The need to connect - at least on some level, however minuscule - to communicate and feel a camaraderie with others is a basic human instinct, I think. But so often the hundreds of ways we are "connected" anymore leave a lot of room for misinterpretation.

Sometimes the language that I speak with my camera is easier to translate to others than my words. Sometimes, lately, I reach for my camera instead of my words. Sometimes, I am misunderstood.

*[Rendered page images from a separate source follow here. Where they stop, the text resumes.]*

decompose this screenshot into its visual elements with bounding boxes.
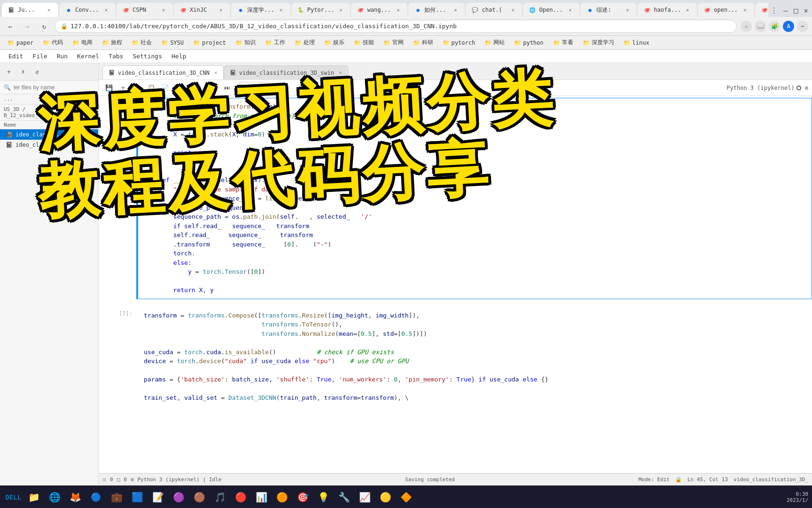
taskbar-app7[interactable]: 🎯 [293, 488, 312, 507]
notebook-tab-swin[interactable]: 📓 video_classification_3D_swin × [224, 65, 348, 79]
taskbar-app5[interactable]: 📊 [252, 488, 271, 507]
tab-pytorch[interactable]: 🐍 Pytor... × [291, 3, 351, 17]
taskbar-pycharm-icon[interactable]: 🟣 [169, 488, 188, 507]
menu-run[interactable]: Run [52, 51, 72, 62]
bookmark-pytorch[interactable]: 📁 pytorch [439, 38, 479, 48]
notebook-tab-cnn[interactable]: 📓 video_classification_3D_CNN × [102, 65, 224, 79]
add-cell-button[interactable]: + [117, 82, 130, 94]
taskbar-app12[interactable]: 🔶 [397, 488, 415, 507]
tab-chat[interactable]: 💬 chat.( × [466, 3, 522, 17]
tab-list-button[interactable]: ⋮ [768, 6, 780, 15]
cell-6[interactable]: [6]: image = use_transform(image) # imag… [99, 98, 812, 299]
bookmark-frequent[interactable]: 📁 常看 [549, 38, 577, 48]
upload-button[interactable]: ⬆ [17, 66, 29, 78]
bookmark-society[interactable]: 📁 社会 [128, 38, 156, 48]
bookmark-project[interactable]: 📁 project [189, 38, 230, 48]
save-button[interactable]: 💾 [102, 82, 116, 94]
tab-haofa[interactable]: 🐙 haofa... × [638, 3, 697, 17]
menu-file[interactable]: File [28, 51, 52, 62]
cell-7[interactable]: [7]: transform = transforms.Compose([tra… [99, 307, 812, 407]
taskbar-app6[interactable]: 🟠 [273, 488, 291, 507]
search-input[interactable] [14, 84, 94, 91]
restart-kernel-button[interactable]: ↺ [206, 82, 219, 94]
cell-type-dropdown[interactable]: Code ▾ [240, 82, 268, 94]
menu-help[interactable]: Help [167, 51, 191, 62]
bookmark-research[interactable]: 📁 科研 [409, 38, 437, 48]
taskbar-app3[interactable]: 🎵 [211, 488, 229, 507]
tab-conv[interactable]: ● Conv... × [59, 3, 116, 17]
notebook-tab-close-2[interactable]: × [339, 70, 342, 76]
bookmark-entertainment[interactable]: 📁 娱乐 [320, 38, 348, 48]
reload-button[interactable]: ↻ [38, 20, 51, 33]
bookmark-skills[interactable]: 📁 技能 [350, 38, 378, 48]
taskbar-files-icon[interactable]: 📁 [24, 488, 43, 507]
close-window-button[interactable]: × [802, 6, 810, 15]
tab-deeplearning[interactable]: ● 深度学... × [231, 3, 290, 17]
stop-cell-button[interactable]: ■ [192, 82, 205, 94]
tab-close-8[interactable]: × [509, 6, 516, 14]
notebook-scroll[interactable]: [6]: image = use_transform(image) # imag… [99, 96, 812, 473]
copy-cell-button[interactable]: 📋 [145, 82, 158, 94]
cell-6-content[interactable]: image = use_transform(image) # image = t… [138, 98, 812, 299]
refresh-button[interactable]: ↺ [31, 66, 43, 78]
menu-kernel[interactable]: Kernel [72, 51, 104, 62]
bookmark-website[interactable]: 📁 网站 [481, 38, 508, 48]
bookmark-process[interactable]: 📁 处理 [291, 38, 319, 48]
sort-icon[interactable]: ⬆ [91, 122, 94, 128]
extensions-icon[interactable]: 🧩 [769, 21, 780, 32]
tab-xinjc[interactable]: 🐙 XinJC × [174, 3, 230, 17]
tab-open[interactable]: 🌐 Open... × [523, 3, 579, 17]
taskbar-clock[interactable]: 0:30 2023/1/ [787, 491, 808, 503]
sidebar-path[interactable]: US_3D / B_12_video_classification / [0, 104, 98, 121]
new-folder-button[interactable]: + [3, 66, 15, 78]
menu-tabs[interactable]: Tabs [104, 51, 128, 62]
reading-mode-icon[interactable]: 📖 [755, 21, 766, 32]
menu-edit[interactable]: Edit [4, 51, 28, 62]
taskbar-app8[interactable]: 💡 [314, 488, 333, 507]
tab-close-11[interactable]: × [684, 6, 691, 14]
cut-cell-button[interactable]: ✂ [131, 82, 144, 94]
tab-close-10[interactable]: × [624, 6, 631, 14]
back-button[interactable]: ← [4, 20, 17, 33]
bookmark-linux[interactable]: 📁 linux [620, 38, 653, 48]
url-input[interactable]: 🔒 127.0.0.1:40100/lab/tree/pytorch_code/… [55, 20, 737, 33]
menu-settings[interactable]: Settings [128, 51, 167, 62]
taskbar-app4[interactable]: 🔴 [231, 488, 250, 507]
taskbar-chrome-icon[interactable]: 🔵 [86, 488, 105, 507]
bookmark-code[interactable]: 📁 代码 [39, 38, 67, 48]
bookmark-star-icon[interactable]: ☆ [741, 21, 752, 32]
profile-icon[interactable]: A [783, 21, 794, 32]
tab-close-6[interactable]: × [394, 6, 402, 14]
cell-7-content[interactable]: transform = transforms.Compose([transfor… [138, 307, 812, 407]
taskbar-app9[interactable]: 🔧 [335, 488, 353, 507]
bookmark-sysu[interactable]: 📁 SYSU [157, 38, 187, 48]
restart-run-all-button[interactable]: ⏭ [220, 82, 234, 94]
tab-close-9[interactable]: × [566, 6, 574, 14]
tab-close-3[interactable]: × [217, 6, 225, 14]
tab-close-7[interactable]: × [452, 6, 459, 14]
bookmark-paper[interactable]: 📁 paper [4, 38, 37, 48]
run-cell-button[interactable]: ▶ [178, 82, 191, 94]
taskbar-word-icon[interactable]: 📝 [148, 488, 167, 507]
bookmark-work[interactable]: 📁 工作 [261, 38, 289, 48]
tab-jupyter[interactable]: 📓 Ju... × [2, 3, 58, 17]
sidebar-file-item-1[interactable]: 📓 ideo_classi... [0, 129, 98, 140]
taskbar-app2[interactable]: 🟤 [190, 488, 209, 507]
taskbar-app1[interactable]: 💼 [107, 488, 126, 507]
bookmark-travel[interactable]: 📁 旅程 [98, 38, 126, 48]
taskbar-vscode-icon[interactable]: 🟦 [128, 488, 147, 507]
tab-close-12[interactable]: × [741, 6, 749, 14]
sidebar-breadcrumb[interactable]: ... [0, 94, 98, 104]
tab-cspn[interactable]: 🐙 CSPN × [117, 3, 173, 17]
bookmark-deeplearning[interactable]: 📁 深度学习 [579, 38, 618, 48]
forward-button[interactable]: → [21, 20, 34, 33]
tab-survey[interactable]: ● 综述: × [580, 3, 637, 17]
sidebar-file-item-2[interactable]: 📓 ideo_classi... [0, 140, 98, 150]
tab-ding[interactable]: 🐙 ding... × [755, 3, 768, 17]
tab-close-2[interactable]: × [160, 6, 167, 14]
tab-close-0[interactable]: × [45, 6, 53, 14]
kernel-settings-icon[interactable]: ⚙ [805, 85, 808, 91]
taskbar-firefox-icon[interactable]: 🦊 [66, 488, 85, 507]
taskbar-app11[interactable]: 🟡 [376, 488, 395, 507]
notebook-tab-close-1[interactable]: × [214, 70, 218, 76]
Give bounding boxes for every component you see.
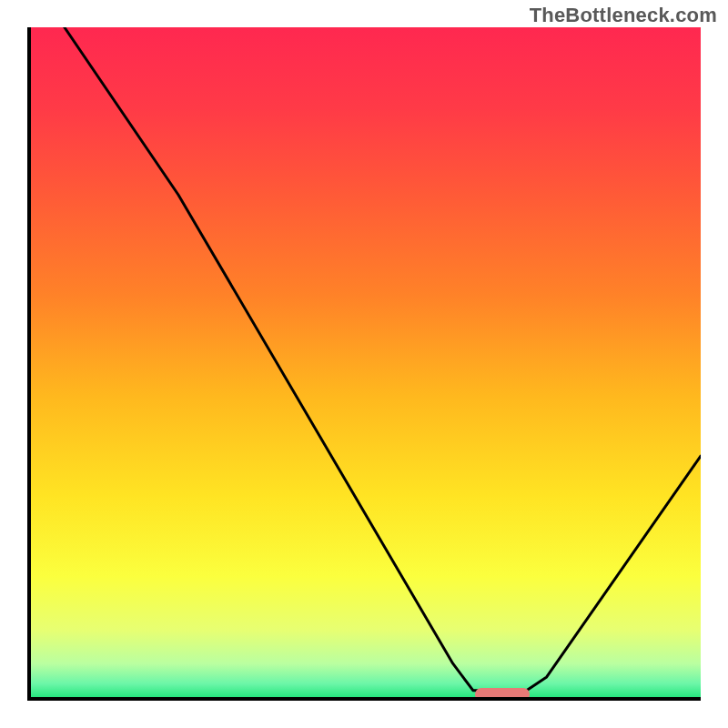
watermark-text: TheBottleneck.com — [530, 4, 717, 27]
plot-area — [27, 27, 701, 701]
bottleneck-curve — [31, 27, 701, 697]
optimal-range-marker — [475, 688, 529, 701]
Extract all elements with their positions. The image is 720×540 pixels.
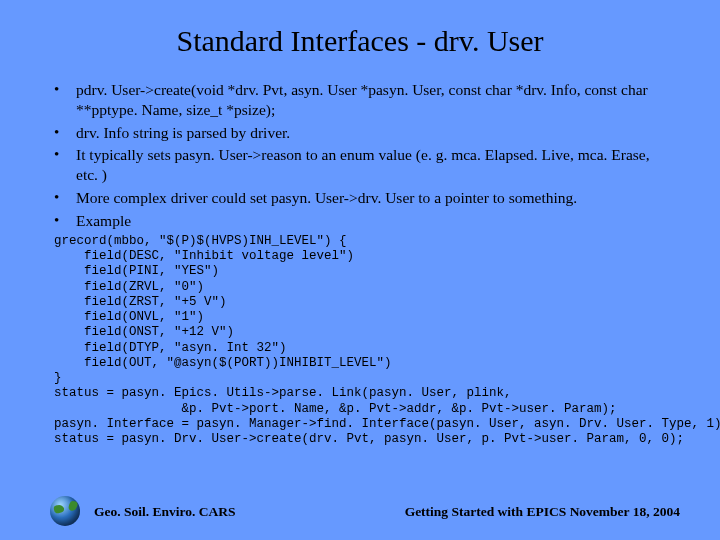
bullet-list: pdrv. User->create(void *drv. Pvt, asyn.… [54, 80, 674, 231]
bullet-text: drv. Info string is parsed by driver. [76, 124, 290, 141]
bullet-text: It typically sets pasyn. User->reason to… [76, 146, 650, 183]
footer: Geo. Soil. Enviro. CARS Getting Started … [0, 496, 720, 526]
footer-left-text: Geo. Soil. Enviro. CARS [94, 504, 236, 520]
footer-right-text: Getting Started with EPICS November 18, … [405, 504, 680, 520]
code-block: grecord(mbbo, "$(P)$(HVPS)INH_LEVEL") { … [54, 234, 680, 448]
list-item: pdrv. User->create(void *drv. Pvt, asyn.… [54, 80, 674, 120]
bullet-text: More complex driver could set pasyn. Use… [76, 189, 577, 206]
list-item: It typically sets pasyn. User->reason to… [54, 145, 674, 185]
list-item: More complex driver could set pasyn. Use… [54, 188, 674, 208]
globe-icon [50, 496, 80, 526]
list-item: drv. Info string is parsed by driver. [54, 123, 674, 143]
list-item: Example [54, 211, 674, 231]
footer-right-prefix: Getting Started with EPICS [405, 504, 570, 519]
footer-date: November 18, 2004 [570, 504, 680, 519]
bullet-text: Example [76, 212, 131, 229]
page-title: Standard Interfaces - drv. User [40, 24, 680, 58]
bullet-text: pdrv. User->create(void *drv. Pvt, asyn.… [76, 81, 648, 118]
slide: Standard Interfaces - drv. User pdrv. Us… [0, 0, 720, 540]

I fear that misunderstanding, so sometimes I allow my camera to speak for me - to say what I cannot say.

But lately, I have been trying to articulate how I have finally embraced this non conventional life. 

Losing my hospital job allowed me to embrace the lifestyle I wanted to embrace: out here, in the sticks, with my dogs. On some level, I was always secretive about my lifestyle and being a musher when I was in social situations. Afraid of judgments, I didn't readily offer to anyone how many dogs I had ("you have how many dogs?") in my professional life, and even now, I keep my lifestyle hidden from clients. At least until I get to know them, and, more importantly, they get to know me.

I felt like this knowledge was reserved for only a few special and trusted people in my life. 

I always kept a secret stash of lint rollers everywhere - in my vehicle, desk drawer at work, and a mini one in my purse - to quickly brush away the husky hair that invariably covered my (usually black) clothing.

I carried on about how I really drove a 4x4 truck because of the "safe" factor.

I invented elaborate excuses for why I couldn't come to work those weeks in January or February. Race weeks.

I was a musher in the closet.

Something magical happens when you know, without a doubt, who you are and what you're meant to do on this earth and you embrace it.

Unapologetically. Authentically.

A peace settles into your Muck boots. You confidently stroll into work without heed to the white puff of husky hair stuck so brazenly to your black blazer. You no longer apologize for the random smidge of dog poo on your work pumps, but rather wipe it off with a quick swipe in the corporate bathroom.

Why are we raised as children to believe that it is good to be ourselves, only to so often stifle our true passions as adults? Why does society demand so much of us?